Michael J. Fox powerfully describes the challenges associated with the variability of his medication in a recent NPR Interview.
Over one million people in the US and between seven and ten million people worldwide suffer from Parkinson’s disease. Parkinson’s disease is a progressive neurodegenerative disorder resulting from the gradual loss of certain neurons responsible for producing dopamine and is characterized by symptoms including tremors at rest, rigidity and impaired movement. The standard of care for the treatment of Parkinson’s disease symptoms is oral levodopa (L-dopa). Oral dosing of L-dopa is associated with wide variability in the timing and amount of L-dopa absorption into the bloodstream leading to the unreliable control of symptoms resulting in the emergence of OFF episodes. These OFF episodes, which increase in frequency and severity during the course of the disease, are experienced by a majority of Parkinson’s disease patients and are considered one of the greatest unmet medical needs facing Parkinson’s disease patients today.

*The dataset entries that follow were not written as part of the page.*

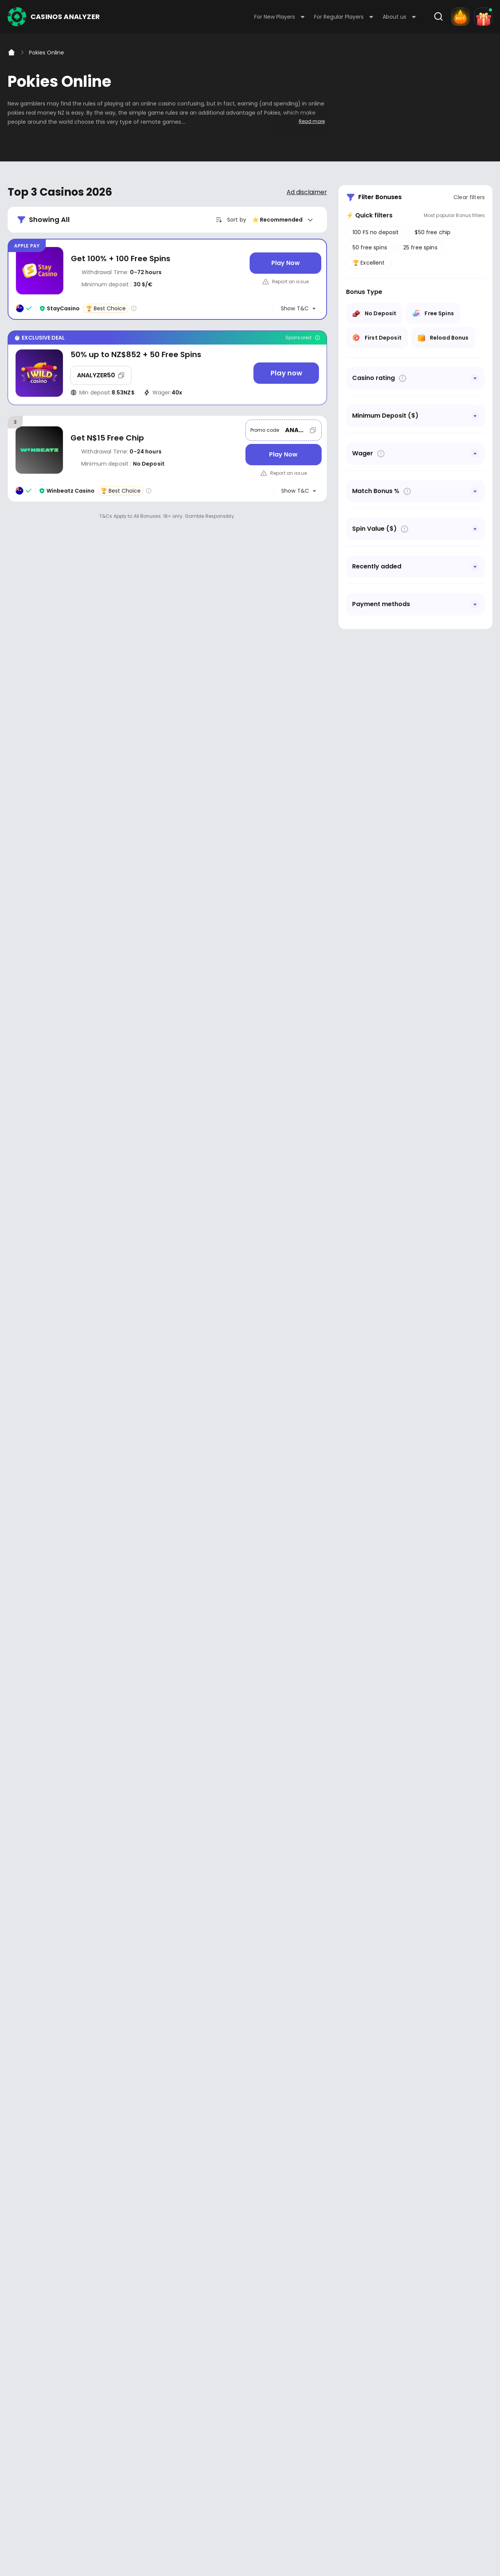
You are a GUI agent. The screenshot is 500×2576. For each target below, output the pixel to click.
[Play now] (286, 373)
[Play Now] (285, 263)
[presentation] (250, 2145)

CVT-301 is being developed as a self-administered, adjunctive, as needed, inhaled L-dopa therapy for OFF episodes, providing rapid delivery of L-dopa to the brain to be used in conjunction with a Parkinson’s disease patient’s individually optimized oral L-dopa regimen. CVT-301 leverages Civitas’ proprietary ARCUS®
technology which enables the delivery of a precise dose to the lung to potentially enable rapid and predictable L-dopa absorption through a reusable, pocket-size, breath-actuated inhaler. We have completed a Phase 2b clinical trial for CVT-301 demonstrating the ability to rapidly and predictably treat OFF episodes as they occur.
CVT-301 clinical studies conducted to date have been funded in part by grants from The Michael J. Fox Foundation for Parkinson’s Research.